No matter how strong a password you choose, it won’t help you if your online service provider becomes the target of a data breach, because hackers will be able to pick of the server’s database without a hitch. And this happens a lot. If you’re lucky enough, your service provider would have encrypted your password. But in many cases, online services using outdated hashing algorithms such as MD5 and SHA1, which can be broken or are easily reversible through large hash dumps that are available in the internet. In others cases, strong symmetric encryption is used to protect passwords, but hackers who gain administrative access to the servers also find access to the keys to decrypt the passwords.

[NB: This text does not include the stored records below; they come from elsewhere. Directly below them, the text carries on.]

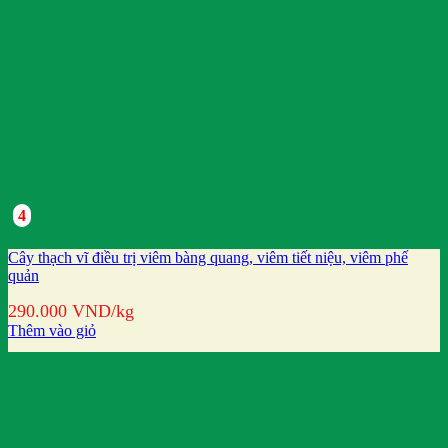
4
Cây thạch vĩ điều trị viêm bàng quang, viêm tiết niệu, viêm phế
quản
290.000
VND
/kg
Thêm vào giỏ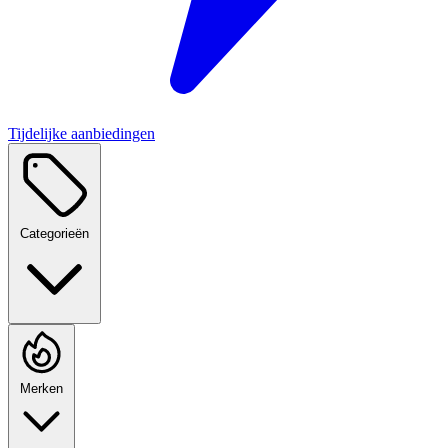
Tijdelijke aanbiedingen
Categorieën
Merken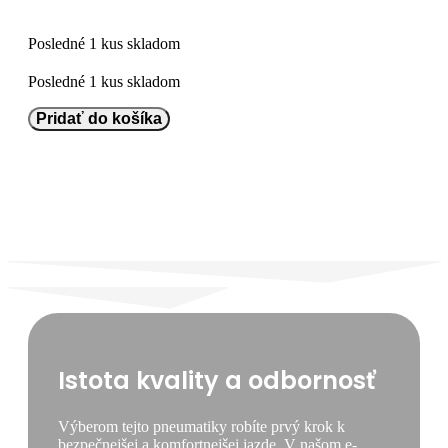
Posledné 1 kus skladom
Posledné 1 kus skladom
množstvo
Pridať do košíka
Firestone
265/70
R19.5
FS411
[140]
M
TL
M+S
3PMSF
Istota kvality a odbornosť
Výberom tejto pneumatiky robíte prvý krok k
bezpečnejšej a komfortnejšej jazde. V našom e-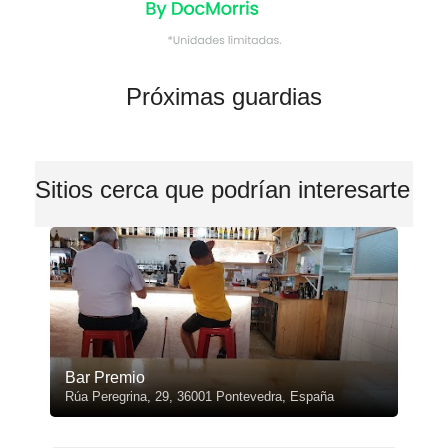
Próximas guardias
Sitios cerca que podrían interesarte
Bar Premio
Rúa Peregrina, 29, 36001 Pontevedra, España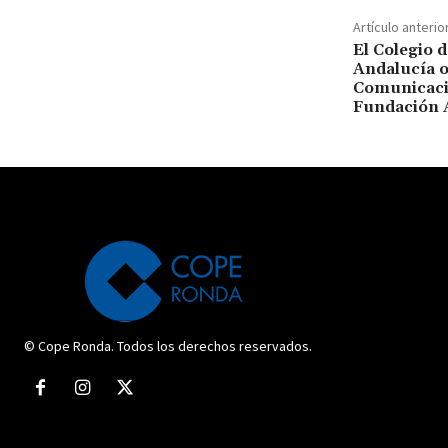
Artículo anterio
El Colegio d
Andalucía o
Comunicaci
Fundación 
© Cope Ronda. Todos los derechos reservados.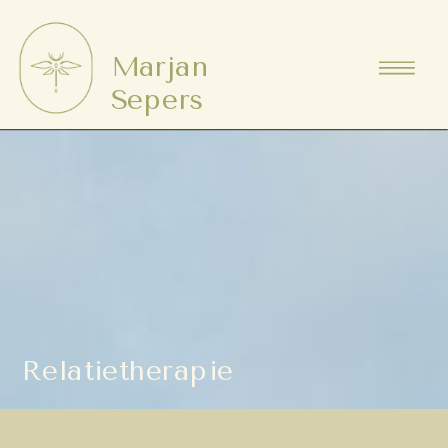
Marjan
Sepers
Relatietherapie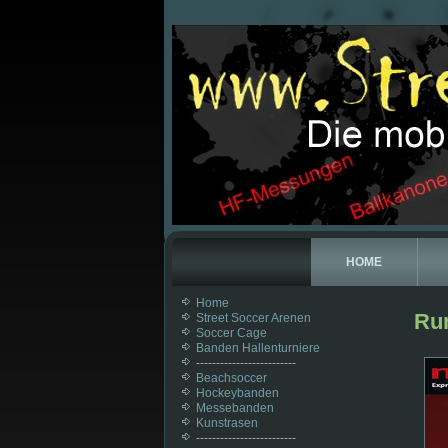
HOME
Home
Ru
Street Soccer Arenen
Soccer Cage
Banden Hallenturniere
-------------------------
Beachsoccer
Hockeybanden
Messebanden
Kunstrasen
-------------------------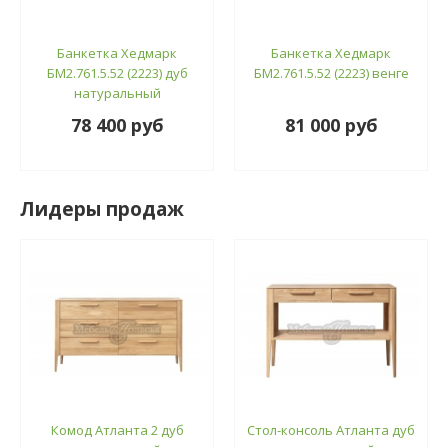
Банкетка Хедмарк
Банкетка Хедмарк
БМ2.761.5.52 (2223) дуб
БМ2.761.5.52 (2223) венге
натуральный
78 400 руб
81 000 руб
Лидеры продаж
Комод Атланта 2 дуб
Стол-консоль Атланта дуб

What’s worse, many users share passwords across accounts, so when a hacker gains access to one of your passwords, they have better chances of hacking other accounts you own, including critical email, bank and credit card accounts.
The solution to this problem is to first use strong hashing algorithms such as SHA-2 and 3 to protect passwords, and second, to salt passwords for good measure. But the ultimate way out of smash-and-grab attacks is to use methods of authentication that do not use shared secrets and avoid storing critical information on the server. There are already several good technologies that are based on this concept.
I barely scratched the surface of the many ways your identity and credentials can be hijacked by malicious users. For one thing, I didn’t even mention social engineering, which happens to be one of the most fatal type of attacks. Just ask CIA director John Brennan, Director of National Intelligence Jim Clapper, and Wired Magazine’s Mat Honan on how their accounts were breached. The point is, we have to stay vigilant, take threat seriously and look for new ways to protect our identities.